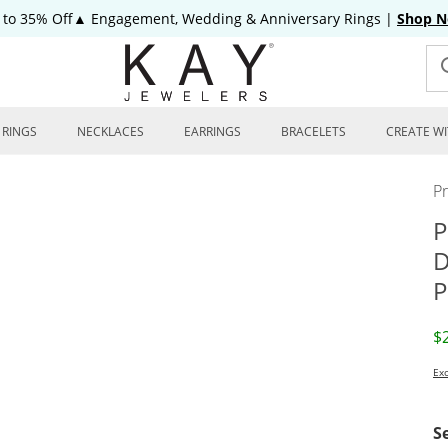
 to 35% Off▲ Engagement, Wedding & Anniversary Rings
|
Shop 
RINGS
NECKLACES
EARRINGS
BRACELETS
CREATE WI
P
P
D
P
D
$
Exc
S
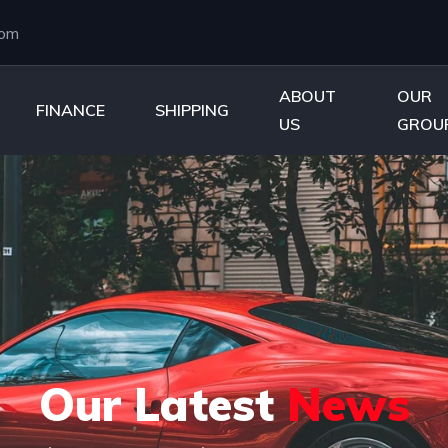
com
ABOUT
OUR
FINANCE
SHIPPING
US
GROU
Our Latest
News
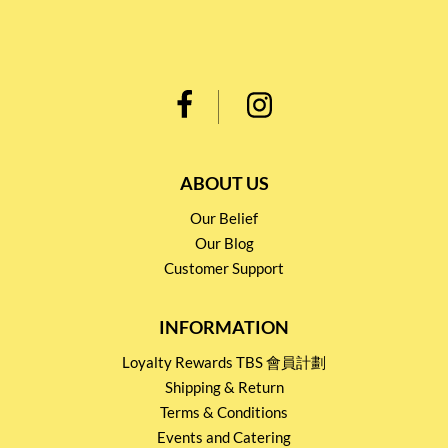
ABOUT US
Our Belief
Our Blog
Customer Support
INFORMATION
Loyalty Rewards TBS 會員計劃
Shipping & Return
Terms & Conditions
Events and Catering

========================================================================

**Your goal**
Nothing but the records, copied exactly and stripped of pictures, should be returned.

**Result**
 to 35% Off▲ Engagement, Wedding & Anniversary Rings
|
Shop 
RINGS
NECKLACES
EARRINGS
BRACELETS
CREATE WI
P
P
D
P
D
$
Exc
S
com
ABOUT
OUR
FINANCE
SHIPPING
US
GROU
Our Latest
News
ABOUT US
Our Belief
Our Blog
Customer Support
INFORMATION
Loyalty Rewards TBS 會員計劃
Shipping & Return
Terms & Conditions
Events and Catering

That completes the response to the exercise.